> [Problem statement] After locating the line that contains "faire de votre" in the records below, write out exactly that line and each line after it through the one that contains "intervient près de", and nothing else.

(Dataset entries)
--------

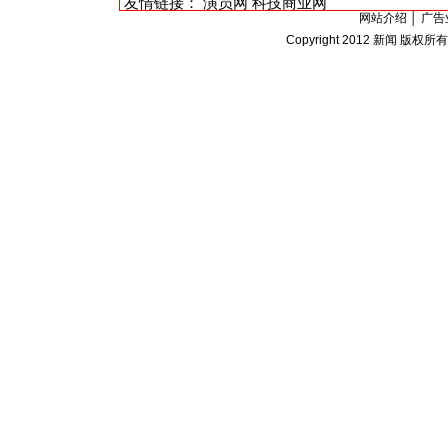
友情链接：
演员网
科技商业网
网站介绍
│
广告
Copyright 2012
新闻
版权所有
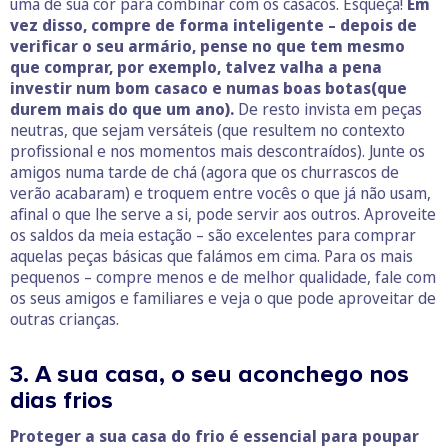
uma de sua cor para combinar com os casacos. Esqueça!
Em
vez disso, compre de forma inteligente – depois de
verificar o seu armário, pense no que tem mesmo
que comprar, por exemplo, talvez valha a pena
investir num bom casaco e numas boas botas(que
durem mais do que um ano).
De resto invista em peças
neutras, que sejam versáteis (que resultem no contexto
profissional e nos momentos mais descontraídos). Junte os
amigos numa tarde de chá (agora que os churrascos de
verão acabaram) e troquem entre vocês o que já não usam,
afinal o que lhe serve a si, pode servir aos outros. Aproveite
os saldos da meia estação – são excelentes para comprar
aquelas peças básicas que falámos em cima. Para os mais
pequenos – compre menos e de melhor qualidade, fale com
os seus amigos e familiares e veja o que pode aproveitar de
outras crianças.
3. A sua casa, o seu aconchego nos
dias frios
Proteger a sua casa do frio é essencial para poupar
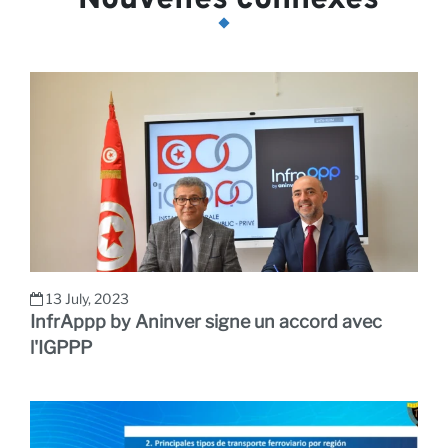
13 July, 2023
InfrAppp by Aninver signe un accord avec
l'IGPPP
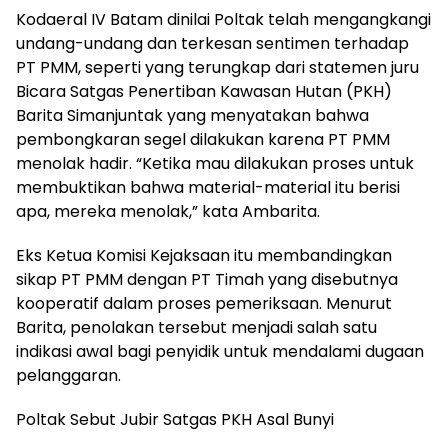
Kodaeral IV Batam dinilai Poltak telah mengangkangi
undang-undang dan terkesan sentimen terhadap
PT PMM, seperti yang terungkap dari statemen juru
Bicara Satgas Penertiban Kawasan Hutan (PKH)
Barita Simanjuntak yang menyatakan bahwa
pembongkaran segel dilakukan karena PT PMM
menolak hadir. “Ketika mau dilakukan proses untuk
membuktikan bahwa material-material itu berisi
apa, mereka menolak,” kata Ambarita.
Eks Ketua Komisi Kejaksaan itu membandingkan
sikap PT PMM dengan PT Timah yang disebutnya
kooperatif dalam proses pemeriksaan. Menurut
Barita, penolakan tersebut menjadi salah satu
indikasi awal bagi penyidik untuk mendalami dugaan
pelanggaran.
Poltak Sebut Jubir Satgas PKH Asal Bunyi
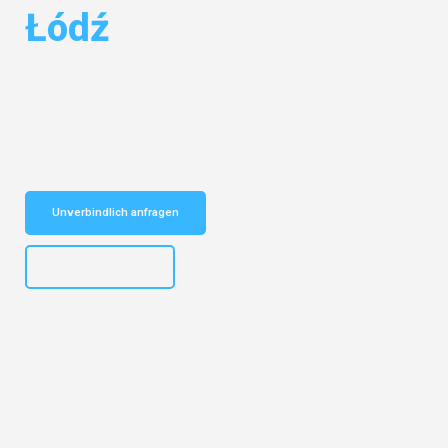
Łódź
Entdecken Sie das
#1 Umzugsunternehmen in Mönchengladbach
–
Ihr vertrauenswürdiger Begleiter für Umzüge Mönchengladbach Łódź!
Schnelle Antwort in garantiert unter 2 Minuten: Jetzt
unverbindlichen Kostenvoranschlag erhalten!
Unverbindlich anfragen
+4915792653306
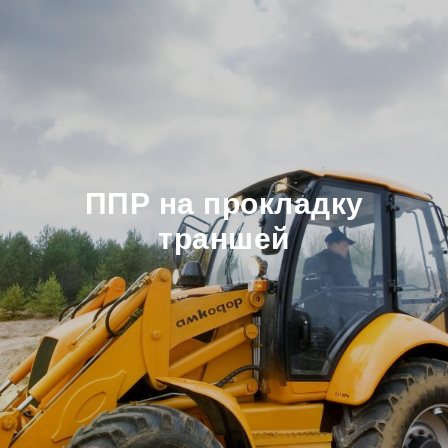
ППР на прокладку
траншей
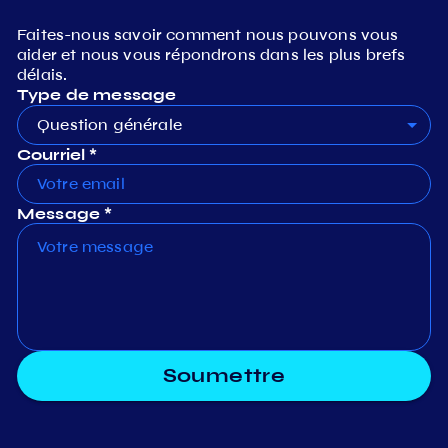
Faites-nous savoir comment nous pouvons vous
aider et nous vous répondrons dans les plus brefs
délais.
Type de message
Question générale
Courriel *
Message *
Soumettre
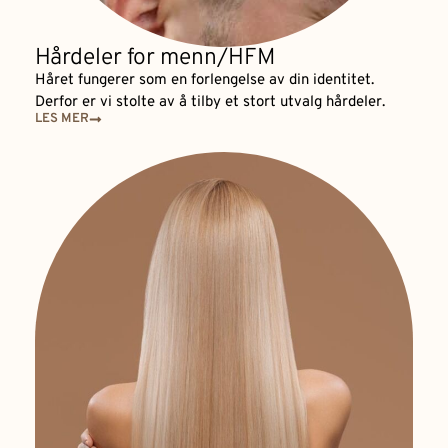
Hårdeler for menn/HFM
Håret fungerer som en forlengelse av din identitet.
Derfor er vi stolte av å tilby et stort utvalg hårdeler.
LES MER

--------

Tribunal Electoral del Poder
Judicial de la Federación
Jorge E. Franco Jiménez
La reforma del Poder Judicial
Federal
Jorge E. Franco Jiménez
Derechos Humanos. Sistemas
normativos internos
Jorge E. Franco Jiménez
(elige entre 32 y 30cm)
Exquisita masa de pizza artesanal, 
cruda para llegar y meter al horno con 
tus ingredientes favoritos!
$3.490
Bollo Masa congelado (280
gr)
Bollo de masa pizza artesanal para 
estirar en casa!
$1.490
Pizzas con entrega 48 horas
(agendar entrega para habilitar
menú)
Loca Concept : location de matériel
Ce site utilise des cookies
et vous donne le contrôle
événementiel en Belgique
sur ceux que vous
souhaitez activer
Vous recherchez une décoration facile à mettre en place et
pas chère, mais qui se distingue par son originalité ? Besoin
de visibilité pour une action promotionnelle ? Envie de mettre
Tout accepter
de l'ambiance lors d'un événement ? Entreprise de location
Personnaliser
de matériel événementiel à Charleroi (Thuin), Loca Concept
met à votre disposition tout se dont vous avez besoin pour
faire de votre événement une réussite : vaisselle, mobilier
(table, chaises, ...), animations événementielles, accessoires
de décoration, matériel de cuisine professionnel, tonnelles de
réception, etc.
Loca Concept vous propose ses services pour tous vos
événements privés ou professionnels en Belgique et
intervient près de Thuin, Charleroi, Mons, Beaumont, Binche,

--------

> [Solution for this problem]
faire de votre événement une réussite : vaisselle, mobilier
(table, chaises, ...), animations événementielles, accessoires
de décoration, matériel de cuisine professionnel, tonnelles de
réception, etc.
Loca Concept vous propose ses services pour tous vos
événements privés ou professionnels en Belgique et
intervient près de Thuin, Charleroi, Mons, Beaumont, Binche,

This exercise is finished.